19 thoughts on “Granger causality

  1. Brooks

    The mid-Jan to mid-Feb data are interesting in that hangover searches spiked both same day as mixed drink searches spiked, and the day after. My half-serious theory/hypothesis would be that during this period people planning to make/order a lot of mixed drinks (or choose between mixed drinks and other drinks) that evening still had memories of that particularly bad New Year’s Day hangover fresh in their minds, so they also researched hangovers prior to their evening drinking to have a better sense of risk/reward, but of course once they were out and had consumed a couple of drinks, rationality went out the window and they ended up with a hangover the next day, searching for something to mitigate the pain from both the hangover and from kicking themselves.

  2. Ironman

    Makes sense, especially with the blue spikes mostly either leading or coinciding with the red ones. I also like how the blue spikes most often occur on Saturdays!

  3. Steven Kopits

    Cleary, economists have a lot of spare time.
    Interesting tool, though, tricky to use correctly.

  4. Charles N. Steele

    Hypotheses for Brooks:
    (1) Info on how to deal with the IRS and guns are substitutes.
    (2) After trying to read incomprehensible tax code, people become angry and increasingly interested in guns (hence the lag)
    (3) After reading up on IRS, people realize they have tax rebates coming.
    (4) (most likley) The gun searches spike on weekends; this is recreational searching.
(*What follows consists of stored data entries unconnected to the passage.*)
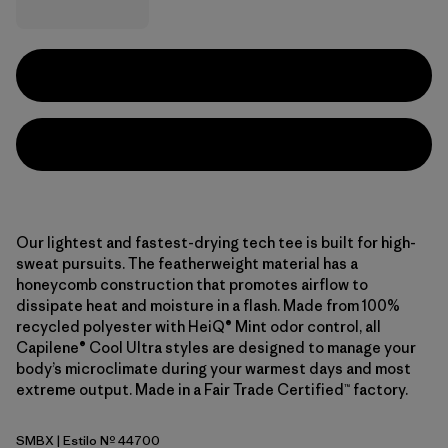
Our lightest and fastest-drying tech tee is built for high-
sweat pursuits. The featherweight material has a
honeycomb construction that promotes airflow to
dissipate heat and moisture in a flash. Made from 100%
recycled polyester with HeiQ® Mint odor control, all
Capilene® Cool Ultra styles are designed to manage your
body’s microclimate during your warmest days and most
extreme output. Made in a Fair Trade Certified™ factory.
SMBX
| Estilo Nº 44700
Snowmelt Blue - Light Snowmelt Blue X-Dye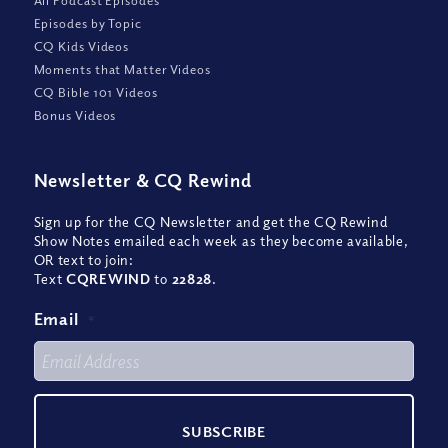
Episodes by Topic
CQ Kids Videos
Moments that Matter Videos
CQ Bible 101 Videos
Bonus Videos
Newsletter
&
CQ Rewind
Sign up for the CQ Newsletter and get the CQ Rewind
Show Notes emailed each week as they become available,
OR text to join:
Text
CQREWIND
to
22828
.
Email
*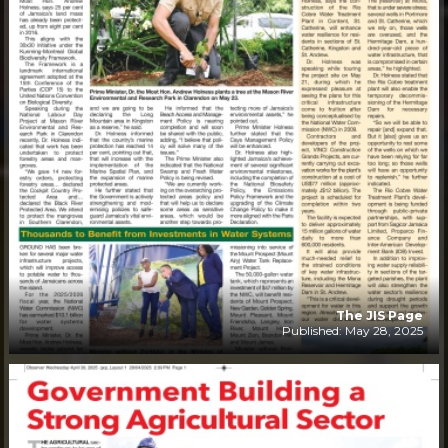
The JIS Page
Published: May 28, 2025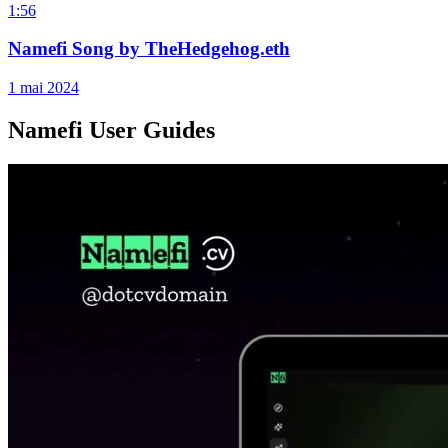
1:56
Namefi Song by TheHedgehog.eth
1 mai 2024
Namefi User Guides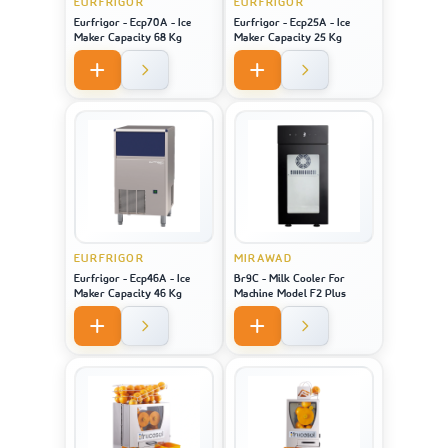
EURFRIGOR
EURFRIGOR
Eurfrigor - Ecp70A - Ice
Eurfrigor - Ecp25A - Ice
Maker Capacity 68 Kg
Maker Capacity 25 Kg
EURFRIGOR
MIRAWAD
Eurfrigor - Ecp46A - Ice
Br9C - Milk Cooler For
Maker Capacity 46 Kg
Machine Model F2 Plus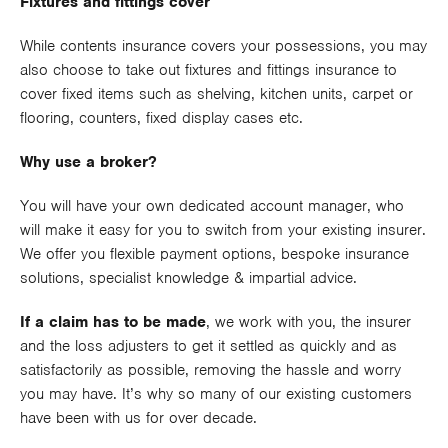
Fixtures and fittings cover
While contents insurance covers your possessions, you may
also choose to take out fixtures and fittings insurance to
cover fixed items such as shelving, kitchen units, carpet or
flooring, counters, fixed display cases etc.
Why use a broker?
You will have your own dedicated account manager, who
will make it easy for you to switch from your existing insurer.
We offer you flexible payment options, bespoke insurance
solutions, specialist knowledge & impartial advice.
If a claim has to be made
, we work with you, the insurer
and the loss adjusters to get it settled as quickly and as
satisfactorily as possible, removing the hassle and worry
you may have. It’s why so many of our existing customers
have been with us for over decade.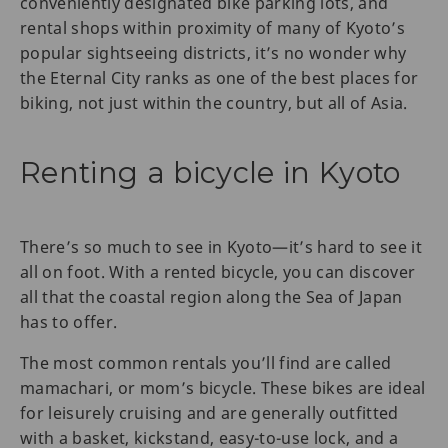
conveniently designated bike parking lots, and
rental shops within proximity of many of Kyoto’s
popular sightseeing districts, it’s no wonder why
the Eternal City ranks as one of the best places for
biking, not just within the country, but all of Asia.
Renting a bicycle in Kyoto
There’s so much to see in Kyoto—it’s hard to see it
all on foot. With a rented bicycle, you can discover
all that the coastal region along the Sea of Japan
has to offer.
The most common rentals you’ll find are called
mamachari, or mom’s bicycle. These bikes are ideal
for leisurely cruising and are generally outfitted
with a basket, kickstand, easy-to-use lock, and a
The IRS searches spike on Mondays and slowly decline — this is work-related.

  5. Charles N. Steele

    To Brooks: “irs” & “cooking” is almost identical to “irs-guns.”
    To Anonymous: “mixed drinks-morning after” … beautiful. You’re turning this into an art form.

  6. Brooks

    Charles,
    My failure to think of weekdays vs. weekends reminds me of something George Carlin said. (Paraphrasing) A year is a natural unit of time. A month is a natural unit of time. A week is NOT a natural unit of time…which is why the pigeons in the Financial District can’t figure out why no one is there to toss them bread on weekends.

  7. GNP

    Interesting. Try “fuel prices” and you will notice two distinct peaks in 2005 and 2008. If you compare “fuel prices” to “fuel economy”, you will note a lone spike in “fuel economy” in 2009.

    “Terrorism” exhibits an interesting downward trend.

  8. Spooky

    It actually looks like if you plot ANYTHING with ANYTHING else, you more or less get this pattern, i.e. there is some sort of seasonality within the day. We’d probably need to strip out the cycle.